Le défaut de remboursement du compte courant d’associé n’est pas une cause d’annulation de la cession de titres
La Cour de cassation, dans son arrêt du 12 février 2025, consacre de manière claire l’indépendance des créances issues d’un compte courant d’associé et le prix de rachat des parts sociales à la suite d’une réduction de capital.
Dans le cadre d’une opération de restructuration plus globale, les deux associés d’une SELARL ont décidé le 3 janvier 2019 (puis réitéré leur décision le 6 mars 2019) d’une réduction de capital par voie de rachat et annulation de la totalité des parts sociales d’un des associés (l’« Associé Cédant »).
L’Associé Cédant a mis en demeure la SELARL (devenue une société de participations financières de profession libérale – SPFPL) de régler le montant de la cession des parts, le solde créditeur de son compte courant et les intérêts dus sur ces montants. Cette mise en demeure étant restée vaine, l’Associé Cédant a assigné la SPFPL et son associé pour annulation de la réduction de capital et paiement de ces montants.
Selon l’Associé Cédant « le rachat des parts sociales d’un associé par la société, qui provoque l’annulation de ses parts, fait naître à la charge de la société l’obligation de rembourser le compte courant de l’associé ». Par conséquent, l’Associé Cédant estime que le défaut de remboursement de son compte courant d’associé entraine la nullité de la délibération ayant prononcé le rachat et l’annulation de ses parts sociales.
La cour d’appel, ne fait pas droit à la demande de l’Associé Cédant et la Cour de cassation suit le même raisonnement. Cette dernière indique que lors des assemblées générales ayant acté l’opération de réduction de capital, il était uniquement évoqué, comme condition du rachat/annulation des parts sociales de l’Associé Cédant, le paiement d’une somme de 355.000 euros (le prix de rachat des parts sociales) sans autres précisions ni sur les modalités de règlement de cette somme, ni sur le remboursement du compte courant détenu par l’Associé Cédant.
En outre, la Cour de cassation rappelle que sauf stipulation contraire, tout associé est en droit d’exiger, à tout moment et peu important les motifs, le remboursement de son compte courant, dans la mesure où l’avance ainsi consenti constitue un prêt à durée indéterminée.

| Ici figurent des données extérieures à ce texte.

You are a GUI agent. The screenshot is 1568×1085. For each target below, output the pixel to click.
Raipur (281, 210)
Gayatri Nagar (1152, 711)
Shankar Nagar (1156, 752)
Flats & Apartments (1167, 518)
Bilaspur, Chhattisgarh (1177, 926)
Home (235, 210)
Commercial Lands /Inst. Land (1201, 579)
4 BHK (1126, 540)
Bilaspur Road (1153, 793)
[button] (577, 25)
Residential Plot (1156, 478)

Elle constate, alors, qu’en l’absence de stipulation contraire, l’obligation de payer le prix des parts à la suite de l’opération de réduction de capital est indépendante de l’obligation de rembourser le compte-courant d’associé.
Par conséquent, la Cour de cassation, tout comme la cour d’appel, juge que, bien que l’Associé Cédant soit en droit de demander le remboursement de son compte courant, il n’est, pour autant, pas fondé à faire état du défaut de remboursement pour demander la résolution de la délibération portant sur la réduction de capital et donc l’annulation du rachat de ses parts sociales.

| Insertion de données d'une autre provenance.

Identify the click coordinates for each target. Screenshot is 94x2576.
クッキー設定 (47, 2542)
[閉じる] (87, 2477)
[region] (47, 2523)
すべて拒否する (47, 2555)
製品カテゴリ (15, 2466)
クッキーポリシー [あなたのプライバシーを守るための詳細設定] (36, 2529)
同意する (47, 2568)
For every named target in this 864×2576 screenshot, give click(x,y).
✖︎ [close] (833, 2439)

Cass.com., 12 févr. 2025, n°23-17.483
La décision de la Cour de cassation se montre cohérente aussi bien au regard des textes légaux (lecture stricte des articles 1103, 1104, 1654 et 1224 du Code civil) qu’au regard de la pratique. Elle s’inscrit dans la continuité de la jurisprudence antérieure qui exige une clarté contractuelle pour toute interconnexion d’obligations.
En effet, la décision est rigoureuse en ce qu’elle établit que sans stipulation contractuelle liant clairement le rachat des parts au remboursement du compte courant, les deux obligations demeurent distinctes.

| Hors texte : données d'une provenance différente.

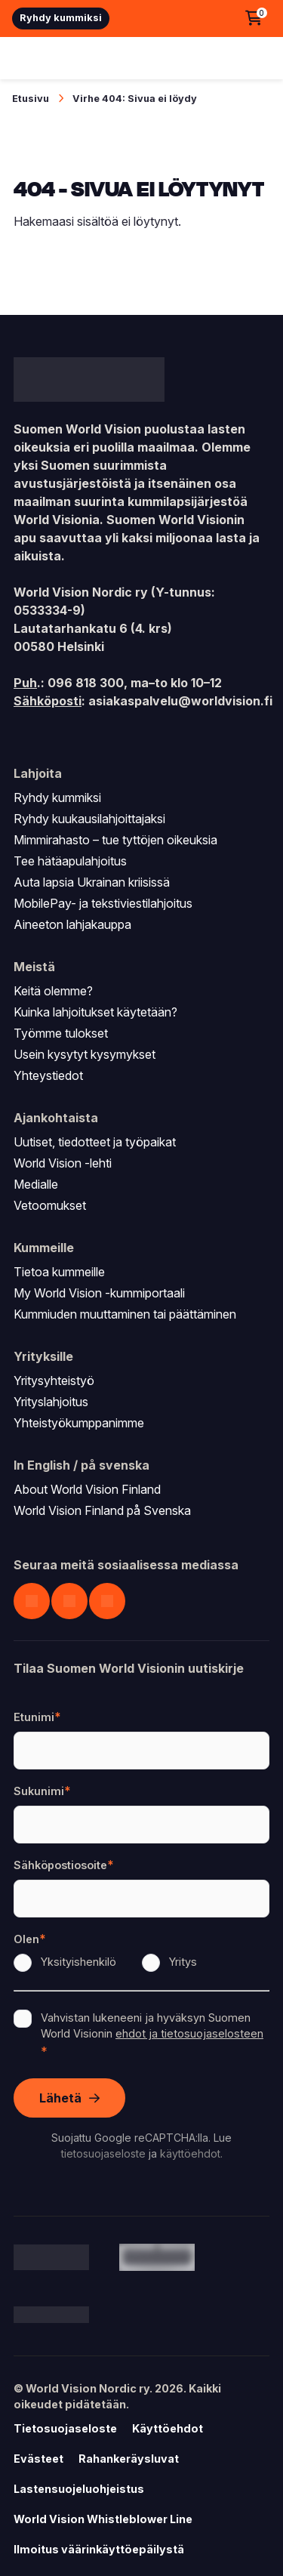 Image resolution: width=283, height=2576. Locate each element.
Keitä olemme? (53, 990)
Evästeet (38, 2458)
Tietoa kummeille (59, 1271)
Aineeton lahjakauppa (72, 924)
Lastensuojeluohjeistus (79, 2488)
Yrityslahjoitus (51, 1401)
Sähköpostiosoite (64, 1865)
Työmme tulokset (61, 1033)
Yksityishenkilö (78, 1961)
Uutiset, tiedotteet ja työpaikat (95, 1141)
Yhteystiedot (48, 1075)
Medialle (36, 1184)
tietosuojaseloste (103, 2153)
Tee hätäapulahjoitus (70, 860)
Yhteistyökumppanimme (79, 1422)
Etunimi (37, 1717)
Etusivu (30, 98)
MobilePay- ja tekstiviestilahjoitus (103, 903)
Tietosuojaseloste (65, 2428)
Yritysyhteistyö (54, 1380)
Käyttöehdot (167, 2428)
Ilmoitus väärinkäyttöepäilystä (99, 2549)
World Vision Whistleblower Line (103, 2519)
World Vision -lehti (63, 1163)
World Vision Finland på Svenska (102, 1510)
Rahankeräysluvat (128, 2458)
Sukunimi (42, 1791)
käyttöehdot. (191, 2153)
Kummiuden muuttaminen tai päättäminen (125, 1314)
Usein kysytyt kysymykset (84, 1054)
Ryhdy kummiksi (61, 17)
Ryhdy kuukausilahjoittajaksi (89, 818)
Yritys (183, 1961)
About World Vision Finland (87, 1489)
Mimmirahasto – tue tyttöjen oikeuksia (115, 839)
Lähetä (60, 2098)
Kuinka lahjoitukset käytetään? (95, 1012)
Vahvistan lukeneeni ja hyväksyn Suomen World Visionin (152, 2026)
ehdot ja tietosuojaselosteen (189, 2033)
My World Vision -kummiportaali (99, 1292)
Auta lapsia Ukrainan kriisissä (92, 882)
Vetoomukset (50, 1205) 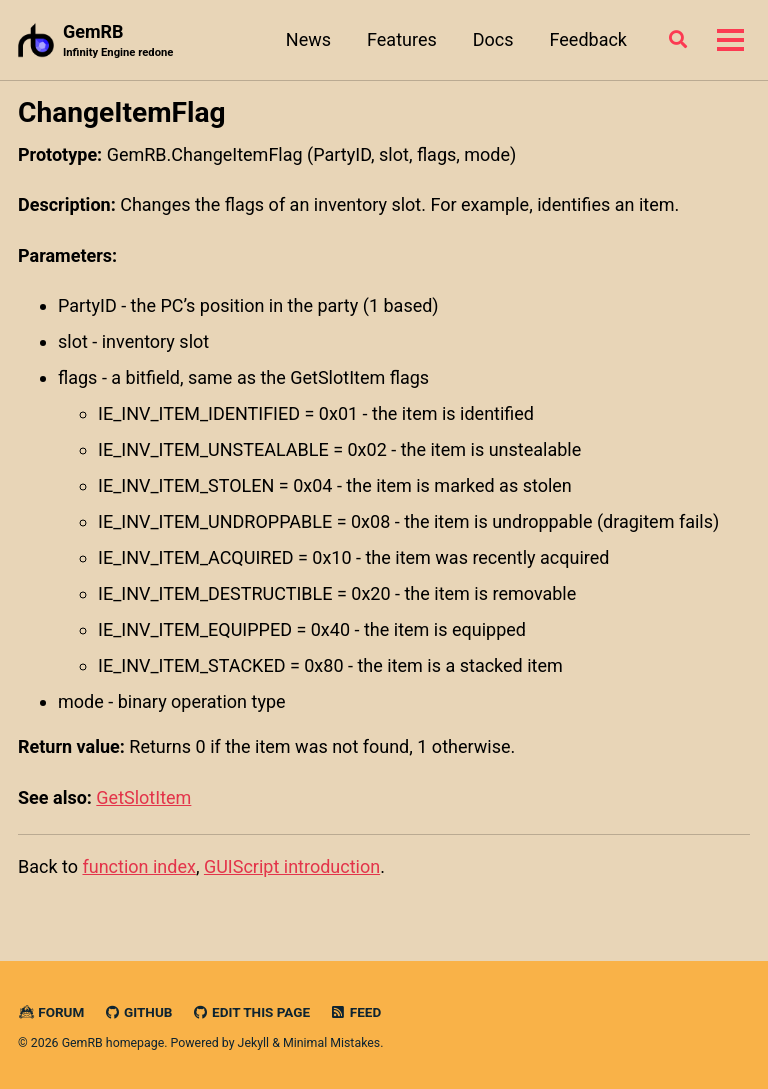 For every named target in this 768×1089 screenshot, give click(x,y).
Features (402, 39)
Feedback (588, 39)
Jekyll (254, 1043)
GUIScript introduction (292, 866)
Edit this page (251, 1012)
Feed (356, 1012)
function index (138, 866)
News (308, 39)
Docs (493, 39)
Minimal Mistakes (331, 1043)
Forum (51, 1012)
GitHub (138, 1012)
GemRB (118, 41)
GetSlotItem (143, 797)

Il faut donc tirer de cet arrêt la conclusion suivante : les parties prenantes doivent clairement prévoir, dans leurs conventions, les modalités de remboursement des comptes courants lors de la cession de parts sociales, surtout s’ils souhaitent que celles-ci soient interdépendantes. Ainsi, la décision rappelle l’importance d’une rédaction précise des clauses contractuelles.